Sample DataFrame for training.

Arguments:

  • df - Input DataFrame
  • columns - Columns to include in sample
  • params - Training parameters with sample_fraction and max_rows

Returns:

Tuple of (sampled DataFrame, row count, truncated flag)

train_validation_split

def train_validation_split(
df: DataFrame, params: AnomalyParams) -> tuple[DataFrame, DataFrame]

Split DataFrame into training and validation sets.

prepare_training_features

def prepare_training_features(
train_df: DataFrame, feature_columns: list[str],
params: AnomalyParams) -> tuple[pd.DataFrame, SparkFeatureMetadata]

Prepare training features using Spark-based feature engineering.

Analyzes column types, applies transformations (one-hot encoding, frequency maps, etc.), and collects the result to the driver as a pandas DataFrame.

Returns:

  • train_pandas: pandas DataFrame with engineered numeric features
  • feature_metadata: Transformation metadata for distributed scoring

fit_sklearn_model

def fit_sklearn_model(
train_pandas: pd.DataFrame,
params: AnomalyParams) -> tuple[Pipeline, dict[str, Any]]

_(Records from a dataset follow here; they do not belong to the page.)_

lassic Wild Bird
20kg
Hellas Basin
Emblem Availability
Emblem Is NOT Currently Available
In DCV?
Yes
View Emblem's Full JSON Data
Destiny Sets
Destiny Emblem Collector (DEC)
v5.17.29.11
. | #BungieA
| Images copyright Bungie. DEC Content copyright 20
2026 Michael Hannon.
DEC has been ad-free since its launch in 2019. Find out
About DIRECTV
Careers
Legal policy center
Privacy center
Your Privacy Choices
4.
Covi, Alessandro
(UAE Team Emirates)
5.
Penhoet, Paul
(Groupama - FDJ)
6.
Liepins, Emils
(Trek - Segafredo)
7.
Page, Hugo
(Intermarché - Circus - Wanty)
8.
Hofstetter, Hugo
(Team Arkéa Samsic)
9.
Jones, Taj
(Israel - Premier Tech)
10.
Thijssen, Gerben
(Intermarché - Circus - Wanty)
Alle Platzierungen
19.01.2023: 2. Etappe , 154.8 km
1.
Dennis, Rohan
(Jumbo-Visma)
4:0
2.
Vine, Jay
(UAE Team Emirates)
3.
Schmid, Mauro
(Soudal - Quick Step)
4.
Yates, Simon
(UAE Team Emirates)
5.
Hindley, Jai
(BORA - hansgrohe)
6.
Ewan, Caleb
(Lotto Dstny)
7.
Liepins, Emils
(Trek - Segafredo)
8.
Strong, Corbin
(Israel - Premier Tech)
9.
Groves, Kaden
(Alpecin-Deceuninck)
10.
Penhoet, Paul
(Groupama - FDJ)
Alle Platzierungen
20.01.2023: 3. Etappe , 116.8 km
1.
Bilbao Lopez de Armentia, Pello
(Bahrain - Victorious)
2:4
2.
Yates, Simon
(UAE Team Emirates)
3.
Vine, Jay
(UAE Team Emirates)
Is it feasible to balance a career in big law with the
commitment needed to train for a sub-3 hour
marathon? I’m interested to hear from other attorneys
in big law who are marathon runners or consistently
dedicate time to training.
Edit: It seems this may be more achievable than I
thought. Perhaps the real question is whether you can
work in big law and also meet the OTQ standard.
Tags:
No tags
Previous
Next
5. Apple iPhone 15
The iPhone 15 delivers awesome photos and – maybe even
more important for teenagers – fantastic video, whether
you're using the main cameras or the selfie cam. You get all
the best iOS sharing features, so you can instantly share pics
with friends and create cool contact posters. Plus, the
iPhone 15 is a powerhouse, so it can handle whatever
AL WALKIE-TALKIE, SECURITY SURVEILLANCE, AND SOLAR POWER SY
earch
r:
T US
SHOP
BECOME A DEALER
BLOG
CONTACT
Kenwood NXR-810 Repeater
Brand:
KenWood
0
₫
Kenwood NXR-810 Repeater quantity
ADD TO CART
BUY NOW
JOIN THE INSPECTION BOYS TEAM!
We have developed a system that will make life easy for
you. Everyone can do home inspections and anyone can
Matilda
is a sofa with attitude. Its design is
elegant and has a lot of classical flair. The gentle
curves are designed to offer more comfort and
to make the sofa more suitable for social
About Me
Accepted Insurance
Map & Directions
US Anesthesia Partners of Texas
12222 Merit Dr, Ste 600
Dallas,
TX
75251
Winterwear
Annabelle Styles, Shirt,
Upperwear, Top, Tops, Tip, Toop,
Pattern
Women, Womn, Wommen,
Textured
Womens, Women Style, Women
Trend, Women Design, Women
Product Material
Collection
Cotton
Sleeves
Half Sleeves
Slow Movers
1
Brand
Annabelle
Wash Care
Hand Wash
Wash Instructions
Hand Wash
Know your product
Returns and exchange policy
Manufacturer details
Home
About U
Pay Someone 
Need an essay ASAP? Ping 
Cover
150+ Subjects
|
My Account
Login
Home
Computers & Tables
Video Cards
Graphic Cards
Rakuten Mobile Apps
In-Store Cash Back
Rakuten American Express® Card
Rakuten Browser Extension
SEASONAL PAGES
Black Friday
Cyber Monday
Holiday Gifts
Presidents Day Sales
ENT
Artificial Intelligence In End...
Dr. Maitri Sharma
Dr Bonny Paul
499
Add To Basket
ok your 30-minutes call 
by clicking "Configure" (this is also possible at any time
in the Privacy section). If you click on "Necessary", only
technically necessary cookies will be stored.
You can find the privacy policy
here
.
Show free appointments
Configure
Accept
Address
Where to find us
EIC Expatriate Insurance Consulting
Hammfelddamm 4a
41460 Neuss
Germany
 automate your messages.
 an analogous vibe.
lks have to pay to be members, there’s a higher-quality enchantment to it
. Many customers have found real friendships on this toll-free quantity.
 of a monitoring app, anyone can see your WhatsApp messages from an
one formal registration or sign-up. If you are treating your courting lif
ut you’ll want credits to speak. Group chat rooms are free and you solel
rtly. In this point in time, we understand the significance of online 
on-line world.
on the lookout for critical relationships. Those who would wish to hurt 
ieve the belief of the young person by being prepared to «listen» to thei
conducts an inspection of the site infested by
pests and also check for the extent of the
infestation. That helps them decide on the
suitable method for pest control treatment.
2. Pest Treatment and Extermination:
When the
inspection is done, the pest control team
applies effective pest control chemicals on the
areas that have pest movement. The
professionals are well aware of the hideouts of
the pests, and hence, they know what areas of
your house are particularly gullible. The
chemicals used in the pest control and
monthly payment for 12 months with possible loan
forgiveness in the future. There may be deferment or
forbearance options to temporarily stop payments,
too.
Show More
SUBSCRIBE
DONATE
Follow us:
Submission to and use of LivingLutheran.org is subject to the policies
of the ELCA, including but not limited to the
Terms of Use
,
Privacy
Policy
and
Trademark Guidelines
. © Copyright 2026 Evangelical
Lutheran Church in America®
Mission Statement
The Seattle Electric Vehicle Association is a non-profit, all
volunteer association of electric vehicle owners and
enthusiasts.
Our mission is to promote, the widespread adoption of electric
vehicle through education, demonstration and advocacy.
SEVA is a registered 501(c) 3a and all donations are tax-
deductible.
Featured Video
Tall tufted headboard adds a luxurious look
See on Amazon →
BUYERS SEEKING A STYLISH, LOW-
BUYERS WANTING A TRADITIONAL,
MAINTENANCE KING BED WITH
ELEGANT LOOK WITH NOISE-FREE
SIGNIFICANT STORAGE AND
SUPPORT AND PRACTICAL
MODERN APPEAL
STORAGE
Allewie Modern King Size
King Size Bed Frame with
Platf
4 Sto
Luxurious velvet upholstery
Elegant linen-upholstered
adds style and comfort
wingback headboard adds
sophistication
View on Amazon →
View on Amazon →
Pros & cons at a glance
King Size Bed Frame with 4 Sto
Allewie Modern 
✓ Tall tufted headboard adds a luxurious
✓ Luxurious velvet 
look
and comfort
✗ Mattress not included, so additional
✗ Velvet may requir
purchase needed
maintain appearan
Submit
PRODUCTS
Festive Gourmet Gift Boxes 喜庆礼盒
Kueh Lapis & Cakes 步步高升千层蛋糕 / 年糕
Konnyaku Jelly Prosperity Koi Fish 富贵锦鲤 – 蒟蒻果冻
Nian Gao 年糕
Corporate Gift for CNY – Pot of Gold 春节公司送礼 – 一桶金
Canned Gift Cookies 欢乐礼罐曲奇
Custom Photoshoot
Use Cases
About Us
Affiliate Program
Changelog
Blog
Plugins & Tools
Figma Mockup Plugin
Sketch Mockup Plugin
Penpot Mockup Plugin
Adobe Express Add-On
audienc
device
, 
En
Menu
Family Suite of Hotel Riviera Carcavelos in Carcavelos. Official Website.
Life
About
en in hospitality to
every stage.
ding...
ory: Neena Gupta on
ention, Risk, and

Train sklearn IsolationForest pipeline on pre-engineered pandas DataFrame.

Returns:

  • pipeline: sklearn Pipeline (RobustScaler + IsolationForest)
  • hyperparams: Model configuration for MLflow tracking

fit_isolation_forest

def fit_isolation_forest(
train_df: DataFrame, feature_columns: list[str], params: AnomalyParams
) -> tuple[Pipeline, dict[str, Any], SparkFeatureMetadata]

Train IsolationForest model with distributed feature engineering.

Feature engineering runs on Spark, then the model trains on the driver.

Returns:

  • pipeline: sklearn Pipeline (RobustScaler + IsolationForest)
  • hyperparams: Model configuration for MLflow tracking
  • feature_metadata: Transformation metadata for distributed scoring

score_with_model

def score_with_model(model: Pipeline, df: DataFrame, feature_cols: list[str],
feature_metadata: SparkFeatureMetadata) -> DataFrame

Score DataFrame using scikit-learn model with distributed pandas UDF.

Feature engineering is applied in Spark before the pandas UDF. This enables distributed inference across the Spark cluster.

score_with_ensemble_models

def score_with_ensemble_models(
models: list[Pipeline], df: DataFrame, feature_cols: list[str],
feature_metadata: SparkFeatureMetadata) -> DataFrame

Score DataFrame using an ensemble of models and return mean scores.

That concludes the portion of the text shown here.